E'poi situato proprio al di sopra dei bellissimi laghi di Porcile (m.2030),
tra M.Cadelle (m.2483) e passo di Tartano (m.2108).
Nei pressi dei laghi, dove d'estate alpeggiano i contadini con le loro
bestie, vi sono interessanti resti di antiche miniere di minerali di ferro
e di forni dove veniva effettuata una prima rozza fusione, prima di portare
il minerale a valle.
La val di Tartano presenta interessantissimi esempi di architettura alpina
e di pittura popolare che si possono anche scorgere alzando lo sguardo
dagli sci e allungandolo sui ripidi pendii che scendono quasi a picco
sopra il percorso in esame.
Salita: Superato il paesino di Tartano si prosegue con
l'auto per la val Lunga fino al parcheggio dove praticamente finisce la
strada (m.1400 circa); qui si mettono gli sci ai piedi e si comincia a
salire lungo il sentiero che sale quasi pianeggiante, costeggiando il
torrente sulla destra orografica.
Raggiunto un ponticello di legno, lo si supera seguendo l'altra sponda
per un breve tratto, dopo di che si sale lungo una valletta che scende
dal versante di destra.
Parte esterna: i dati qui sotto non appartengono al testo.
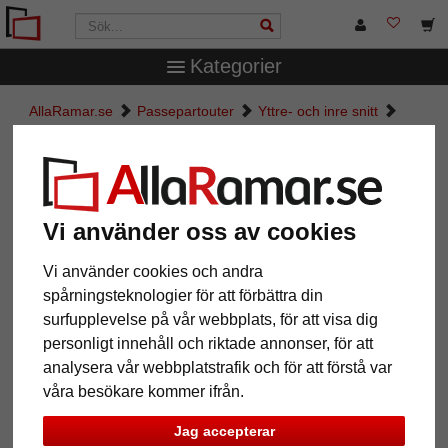
Kategorier
AllaRamar.se
Passepartouter
Yttre- och inre snitt
Måttbeställd passepartout
Måttbeställd passepartout
Vi använder oss av cookies
Pictures
Preview
Vi använder cookies och andra
spårningsteknologier för att förbättra din
surfupplevelse på vår webbplats, för att visa dig
personligt innehåll och riktade annonser, för att
analysera vår webbplatstrafik och för att förstå var
våra besökare kommer ifrån.
Jag accepterar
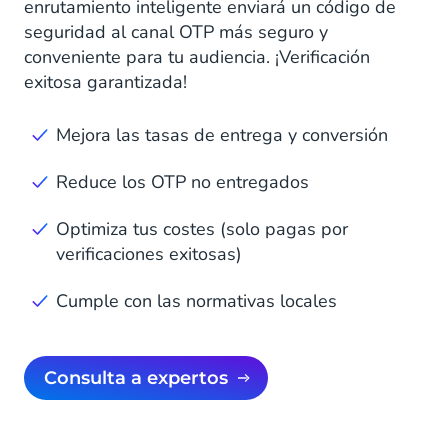
enrutamiento inteligente enviará un código de
seguridad al canal OTP más seguro y
conveniente para tu audiencia. ¡Verificación
exitosa garantizada!
Mejora las tasas de entrega y conversión
Reduce los OTP no entregados
Optimiza tus costes (solo pagas por
verificaciones exitosas)
Cumple con las normativas locales
Consulta a expertos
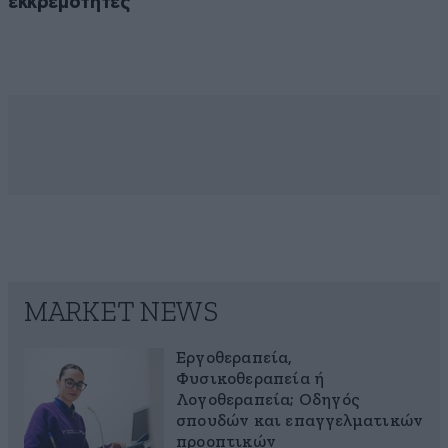
εκκρεμότητες
MARKET NEWS
Εργοθεραπεία,
Φυσικοθεραπεία ή
Λογοθεραπεία; Οδηγός
σπουδών και επαγγελματικών
προοπτικών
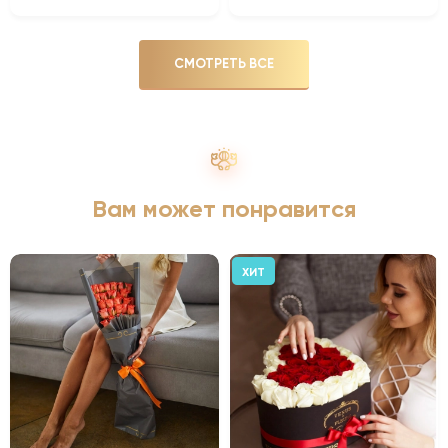
СМОТРЕТЬ ВСЕ
Вам может понравится
ХИТ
Giunti alla casera del Porcile (m.1803), si può
scegliere se andare verso i laghi di Porcile (m.2030), il passo di Porcile
(m.2290) e quindi la cima del M.Cadelle (m.2483)(salita raccomandabile
solo con neve sicura-si raccomanda comunque prudenza), o girare leggermente
a destra per salire fino ad un dosso e poi verso sinistra fino ad un vasto
ripiano, da cui si può vedere ergersi, leggermente sulla sinistra,
la cima del M. Valegino (m.2415).
Si passa quindi sotto la lunga cresta che porta al passo di Tartano, fino
ad incontrare un avvallamento che porta con un ripido pendio (da salire
con precauzione e solo con neve sicura) ad una bocchetta, da cui si sale
lungo la cresta (prudenzialmente senza sci) fino alla cima del panoramico
monte Valegino.
L'ultimo tratto è abbastanza impegnativo, soprattutto se la neve
è fresca e si sprofonda ad ogni passo, ma l'arrivo sulla cima compensa
sudore e fatica.
Discesa: Per l'itinerario di salita, con la possibilità
di azzardare con neve sicura, la discesa, direttamente dalla cresta che
scende dalla cima.
Dal Monte Cadelle, si scende rimettendo gli sci al passo di Porcile.